Would you transcribe the line containing "en (147, 287)" and every line after it, through the end of the records below, exactly and with nothing else?

__RECORDS__:
* * * * *
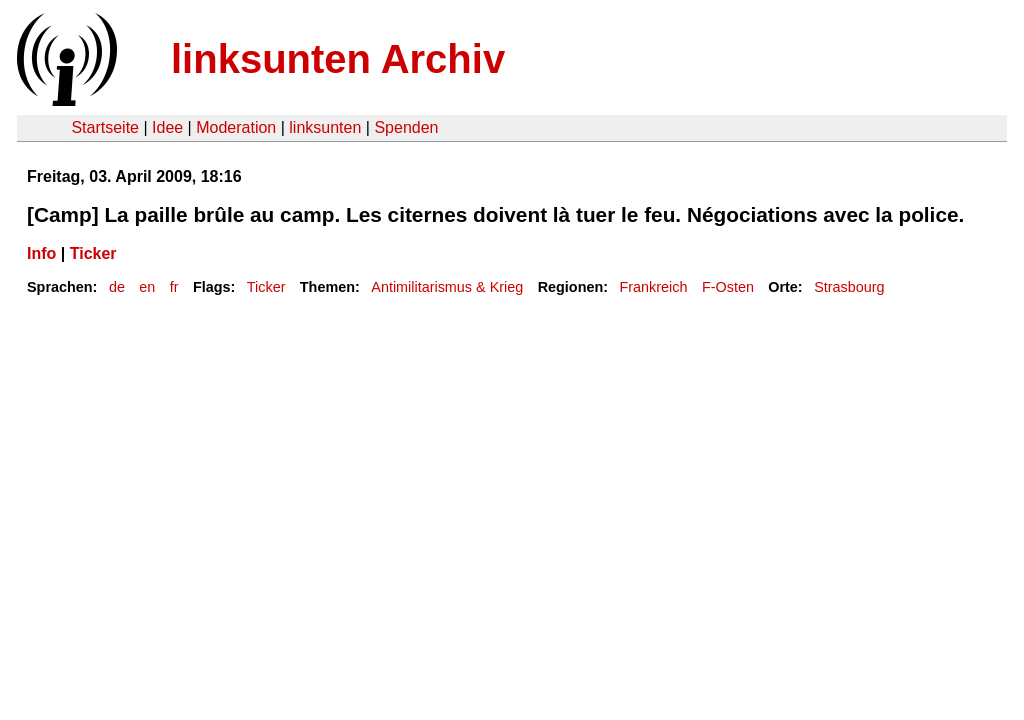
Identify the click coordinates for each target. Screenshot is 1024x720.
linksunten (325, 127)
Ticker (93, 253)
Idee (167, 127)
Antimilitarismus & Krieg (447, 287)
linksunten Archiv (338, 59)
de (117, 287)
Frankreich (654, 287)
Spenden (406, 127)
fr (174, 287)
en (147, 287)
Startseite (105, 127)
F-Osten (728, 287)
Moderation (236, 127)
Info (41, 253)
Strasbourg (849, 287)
* * * * *
__YOUR SOLUTION__:
en (147, 287)
Startseite (105, 127)
F-Osten (728, 287)
Moderation (236, 127)
Info (41, 253)
Strasbourg (849, 287)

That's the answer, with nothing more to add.